= Information technology security assessment =

Explicit study to locate security vulnerabilities

Information technology security assessment is a planned evaluation of security controls to determine whether they are implemented correctly, operating as intended, and where weaknesses exist.

== Lead ==
Information technology security assessment is a planned evaluation of security controls to determine whether they are implemented correctly, operating as intended, and where weaknesses exist.

Common practice organizes the work into three methods: examination of documents and configurations, interviews with personnel, and testing under defined conditions.

Assessment results support judgments about control effectiveness, validate and prioritize technical findings, and plan fixes with later verification or retest.

Security assessment is distinct from a risk assessment—which expresses risk in terms of likelihood and impact—and from an audit.

== Scope and terminology ==
Security assessment refers to a planned evaluation of security controls to check whether they are implemented correctly, operating as intended, and where weaknesses exist.

Common practice organizes assessment work into three methods: examination of documents and configurations, interviews with personnel, and testing under defined conditions.

A risk assessment is treated separately: risk is commonly expressed in terms of likelihood and impact, and the process identifies, estimates, and prioritizes risks for decisions .

An audit is also distinct: it is a systematic and independent evaluation of conformance in a management-system context; organizations may apply audits within an ISMS while using assessments to examine technical control effectiveness.

== Methodology ==

=== Planning ===

- Planning typically defines scope and objectives, sets rules of engagement, confirms legal and ethical constraints, and prepares accounts and environments.
- Good practice also records authorization, data-handling limits, and communications before testing begins.
- When software development is in scope, activities can align with secure development practices so findings map to the lifecycle.

=== Execution ===

- Execution combines examination, interviewing, and testing to gather evidence about control effectiveness.
- For web and application targets, typical coverage includes input validation, authentication and session management, and configuration.
- Public risk taxonomies such as the OWASP Top 10 provide a shared vocabulary for common weaknesses without naming vendors or tools.
- API-focused assessments often reference the API Security Top 10 to address issues specific to service interfaces.

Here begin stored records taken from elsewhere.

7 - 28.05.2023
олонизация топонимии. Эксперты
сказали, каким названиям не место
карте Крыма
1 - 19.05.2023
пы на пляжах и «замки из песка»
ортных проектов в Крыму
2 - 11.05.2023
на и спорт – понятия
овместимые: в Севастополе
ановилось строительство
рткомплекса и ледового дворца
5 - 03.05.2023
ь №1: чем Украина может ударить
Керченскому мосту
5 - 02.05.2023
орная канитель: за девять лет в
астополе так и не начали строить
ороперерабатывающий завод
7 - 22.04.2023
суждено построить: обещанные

=== Verification mindset ===

- Many teams verify implementations against requirement sets and assurance levels rather than following a tool-specific procedure.
- In regulated or contractual contexts, criteria may come from a control baseline or catalogue (for example, protecting controlled unclassified information).

=== Transition to reporting ===

- Assessment plans and evidence records support reproducibility by tracing each finding to the method used.
- Results normally include prioritized remediation and a plan for later verification or retest.

==Reporting==
A typical assessment report states the scope and objectives, explains the methods used, and presents evidence-backed findings; where appropriate it also notes potential impact and likelihood, recommends fixes with priorities, and defines a plan for verification or retest.

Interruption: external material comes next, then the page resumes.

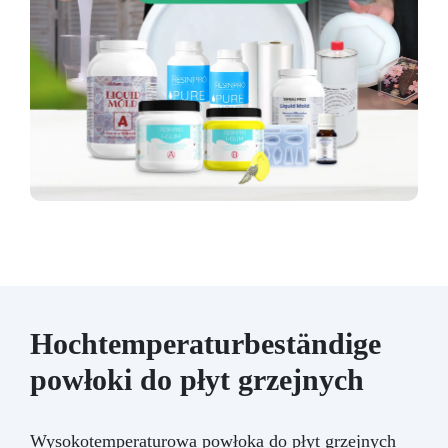
Hochtemperaturbeständige
powłoki do płyt grzejnych
Wysokotemperaturowa powłoka do płyt grzejnych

To support reproducibility, assessment plans and evidence records allow reviewers to trace each finding to the technique and assessment objects that produced it.

Findings are often mapped to a recognized control catalogue or practice guide so owners know exactly what to change—for example, NIST SP 800-53 or ISO/IEC 27002.

== Risk and measurement ==
In practice, many organizations communicate results with qualitative or semi-quantitative scoring; this aligns with general risk-management guidance and information-security usage.

Quantitative analysis is also possible when a model and data are defined; Open FAIR is one widely cited approach for expressing frequency and loss.

ISO/IEC 27005 connects these ideas to information-security risk management and helps keep terminology consistent within an ISMS context.

== Tools (types rather than vendors) ==
Articles typically describe tool types—for example, vulnerability scanners, software-composition analysis, dynamic/interactive application testing, configuration checking, and evidence/issue tracking—rather than specific products.

Using a control/practice lens keeps the description neutral and durable because results can be mapped to established catalogues such as ISO/IEC 27002 and NIST SP 800-53.

== Relation to RMF / Continuous monitoring ==
Assessments sit within the NIST Risk Management Framework alongside control selection, implementation, authorization, and continuous monitoring; they are not a one-time event.

Continuous monitoring uses assessment activities and other data over time, feeding results back into risk and control decisions at the organization, mission, and system levels.

In many programs this work is coordinated through an ISMS, which provides requirements and governance for recurring assessments and audits.